Wozniacki Diagnosed With Arthritis

 Wozniacki Diagnosed With Arthritis

Caroline Wozniacki has spoken of her ‘shock’ after being diagnosed with rheumatoid arthritis earlier this year after her defeat to Elina Svitolina at the WTA Finals in Singapore.
The world No. 3 said she woke up one morning after playing at Wimbledon and was unable to lift her hands above her head.
Having struggled with fatigue before the US Open, she was diagnosed with rheumatoid arthritis, a disease that limits mobility through painful joint inflammation and stiffness.

“In the beginning, it was a shock,” world No. 3 Wozniacki told reporters after her 5-7 7-5 6-3 defeat by Ukraine’s Svitolina on Thursday.
“You feel like you’re the fittest athlete out there, or that’s in my head, that’s what I’m known for, and all of a sudden you have this to work with.

“It is what it is, and you just have to be positive and work with it, and there are ways that you can feel better so that’s great.”
Wozniacki had held the world No. 1 spot for close to 70 weeks before she won her first grand slam title at the Australian Open earlier this year. Victory in Melbourne again lifted the 28-year-old to the top of the world rankings.
She won her third title of the season in Beijing several weeks after her diagnosis, a victory she said “meant a lot to her” and boosted her confidence.

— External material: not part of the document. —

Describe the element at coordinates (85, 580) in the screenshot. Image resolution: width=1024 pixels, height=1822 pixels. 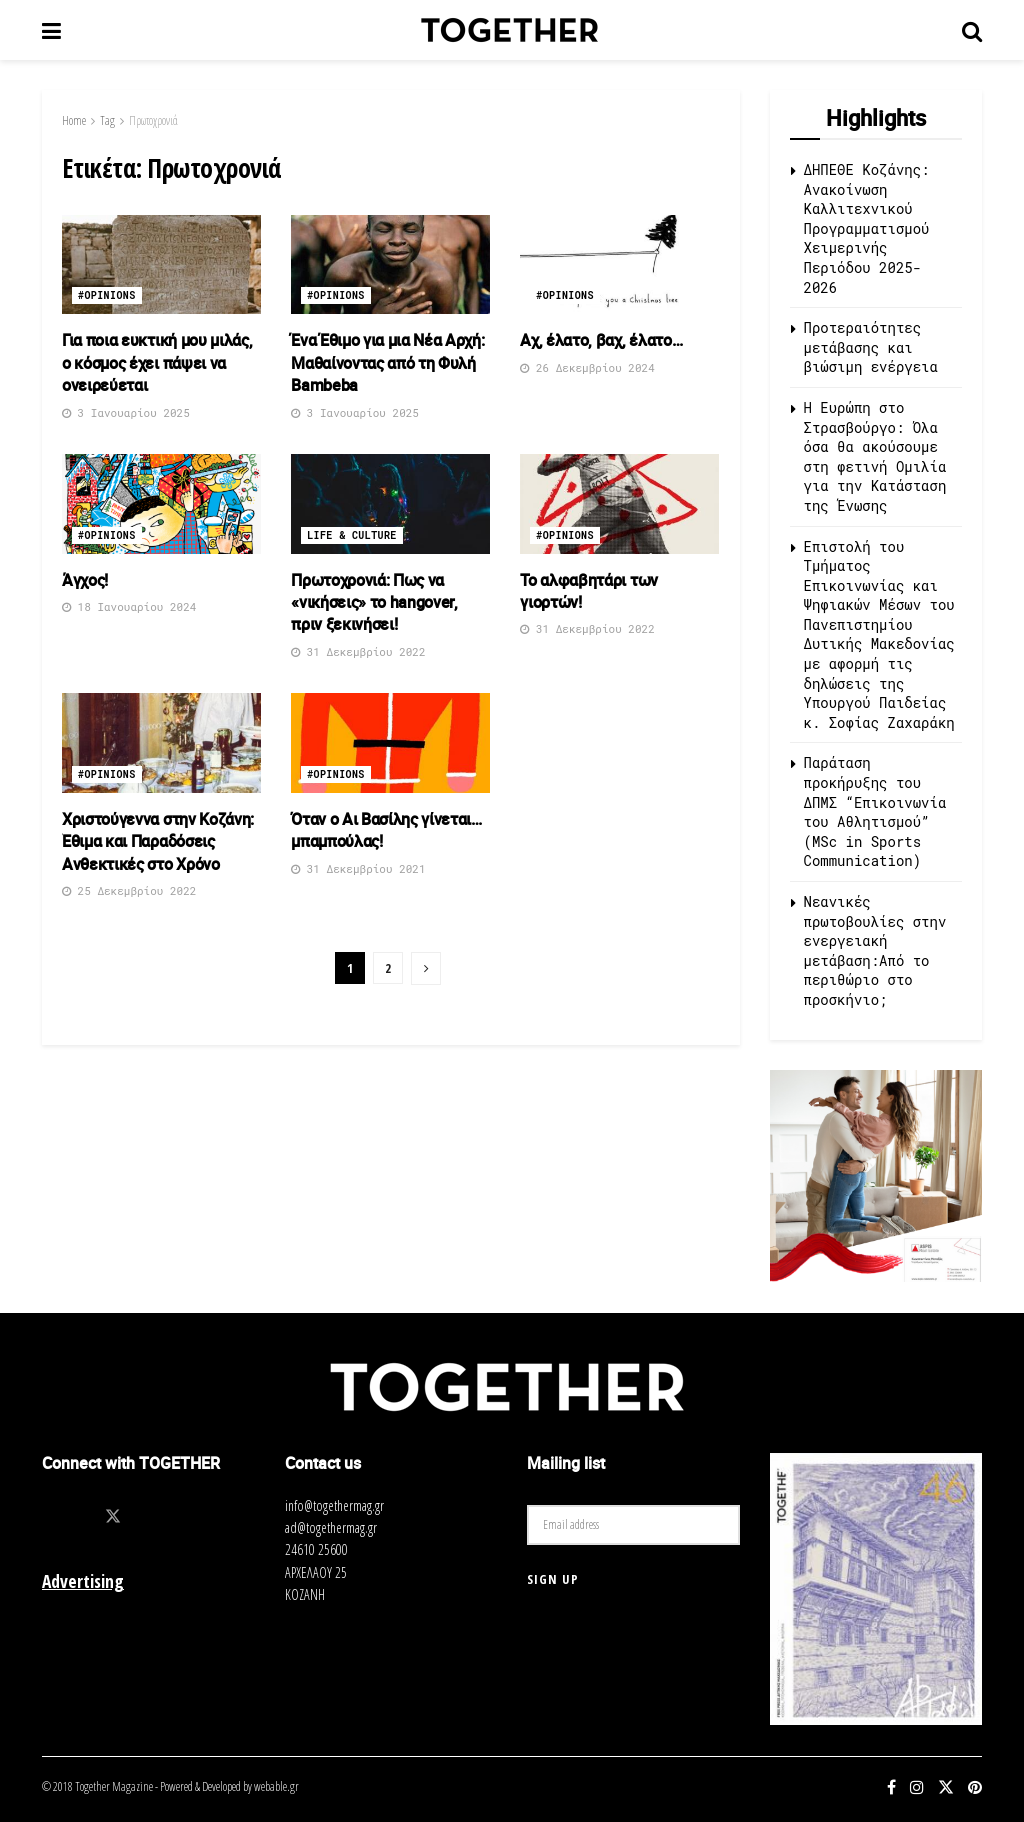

“I think you obviously start asking yourself questions, what does this mean, does it mean I can’t get in as great of shape as I was before?” Wozniacki continued.
“Obviously winning in Beijing was huge. It also gave me the belief that nothing is going to set me back. I’m going to work with this and this is how it is, and I can do anything.”

While rheumatoid arthritis is traditionally thought to be a disease suffered by older generations, recent studies have revealed that it is more prevalent in young adults. Of the 54.4 million American sufferers, 32.2 million were aged under 65.
Wozniacki has been receiving treatment and is on medication since her initial diagnosis in August and is hopeful she’ll be able to manage the disease alongside her career.

“Some people can go into remission and some people, it just stops, the disease, and it’s just right there and it’s not going to get worse, or if it does, it’s slowly.
“The medicine now is so amazing so I’m not worried about it. So that’s great. You just have to be aware.”
The year-end WTA Finals see the top eight players in the world go head-to-head for a $7 million prize.